Pensions have been selling assets rapidly to cover margin calls on vulnerable derivatives if interest rates change significantly ahead of the Friday deadline. This is being felt across the global financial markets, with corporate bonds in the US and Australia also being dumped. The dumping of these assets started after the mini-budget and could accelerate should the BoE pull support as planned on Friday.
The pound bucked the trend, jumping sharply higher after the BoE Chief economist Huw Pill hinted at a large interest rate rise by the central bank in November. GBP/USD rallied 1.3% yesterday, climbing briefly over 1.11.
US stocks
Stocks on Wall Street also came under pressure following hotter-than-expected PPI data and the minutes of the September FOMC meeting. There were few surprises in the minutes, which are from the meeting where the Fed hiked rates by 75 basis points, supporting the Fed’s hawkish stance. Policymakers again highlighted that the cost of doing too little to tame inflation outweighed the cost of doing too much.
USD/JPY
Central bank diversion helped push USD/JPY to a new 24-year high, within a breath of 147.00, well above the level of 145.90, where the Japanese Ministry of Finance intervened in September to shore up the yen. Japanese authorities have said that they are watching the FX rate closely.
US CPI
Today’s US CPI data is under the spotlight and isn’t expected to alter the Federal Reserve’s path toward a 75 basis point rate in the November meeting. The headline inflation number is expected to increase to 8.1% YoY in September, down from 8.3% in August to 8.5% in July. However, core inflation which strips out more volatile items such as food and fuel is expected to rise to 6.5% YoY, up from 6.3% and 6.1% previously.

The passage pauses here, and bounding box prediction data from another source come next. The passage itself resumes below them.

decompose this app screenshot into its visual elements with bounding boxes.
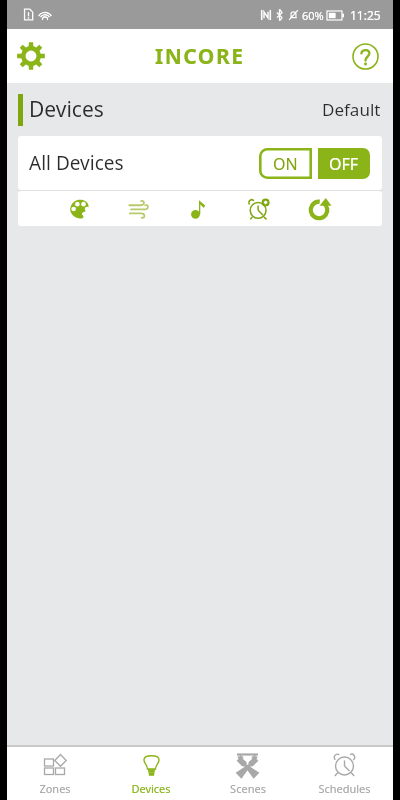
staticText: Zones [39,781,71,796]
button[interactable]: Zones [7,747,103,800]
button[interactable]: Devices [103,747,199,800]
staticText: OFF [329,153,359,175]
button[interactable]: Music [188,198,210,220]
button[interactable]: Help [343,34,387,78]
staticText: Default [322,98,381,121]
staticText: ON [273,153,298,175]
button[interactable]: Scenes [199,747,296,800]
button[interactable]: Colour [69,198,91,220]
button[interactable]: Alarm [248,198,270,220]
button[interactable]: Fan [128,198,150,220]
button[interactable]: Schedules [296,747,393,800]
staticText: Devices [131,781,171,796]
staticText: Scenes [230,781,266,796]
staticText: 60% [302,8,324,23]
staticText: Schedules [318,781,371,796]
staticText: INCORE [155,42,245,71]
staticText: 11:25 [350,7,381,23]
staticText: Devices [29,95,104,124]
button[interactable]: Settings [9,34,53,78]
button[interactable]: Refresh [308,197,332,221]
button[interactable]: ON [259,148,312,179]
button[interactable]: OFF [318,148,370,179]
staticText: All Devices [29,150,124,176]
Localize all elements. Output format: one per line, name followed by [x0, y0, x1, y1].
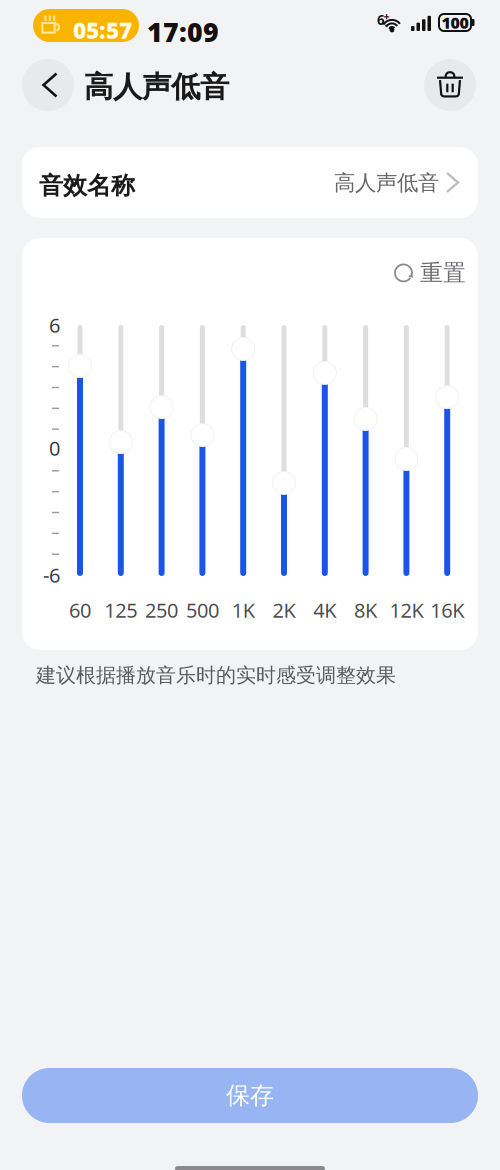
staticText: 1K: [232, 597, 255, 623]
staticText: -6: [43, 562, 60, 588]
staticText: 125: [104, 597, 137, 623]
staticText: 音效名称: [39, 171, 135, 200]
button[interactable]: Delete: [424, 59, 476, 111]
staticText: 16K: [430, 597, 464, 623]
staticText: 4K: [313, 597, 336, 623]
staticText: 高人声低音: [84, 69, 229, 105]
staticText: +: [384, 9, 390, 23]
button[interactable]: 保存: [22, 1068, 478, 1123]
staticText: 12K: [389, 597, 423, 623]
button[interactable]: 音效名称: [22, 147, 478, 218]
staticText: 17:09: [147, 14, 219, 49]
button[interactable]: Back: [22, 59, 74, 111]
staticText: 8K: [354, 597, 377, 623]
staticText: 6: [377, 11, 385, 29]
staticText: 60: [69, 597, 91, 623]
staticText: 高人声低音: [334, 170, 439, 196]
staticText: 500: [186, 597, 219, 623]
button[interactable]: 重置: [388, 255, 472, 291]
staticText: 2K: [272, 597, 296, 623]
staticText: 05:57: [73, 15, 132, 45]
staticText: 重置: [420, 259, 466, 287]
staticText: 6: [49, 312, 60, 338]
staticText: 建议根据播放音乐时的实时感受调整效果: [36, 663, 396, 688]
staticText: 100: [442, 12, 468, 33]
staticText: 保存: [226, 1081, 274, 1110]
staticText: 0: [49, 435, 60, 461]
staticText: 250: [145, 597, 178, 623]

The trend of rising core inflation is a concern and suggests that inflation is becoming more embedded within the US economy. This warrants a more aggressive approach from the Federal Reserve to tame inflation but also supports the Fed in keeping interest rates higher for longer.
It would take a significant miss on headline and core inflation to raise the probability of the Fed easing off the hiking pedal. Meanwhile, hotter-than-forecast inflation could lift the USD and add further pressure to US stocks, which trade at a two-year low.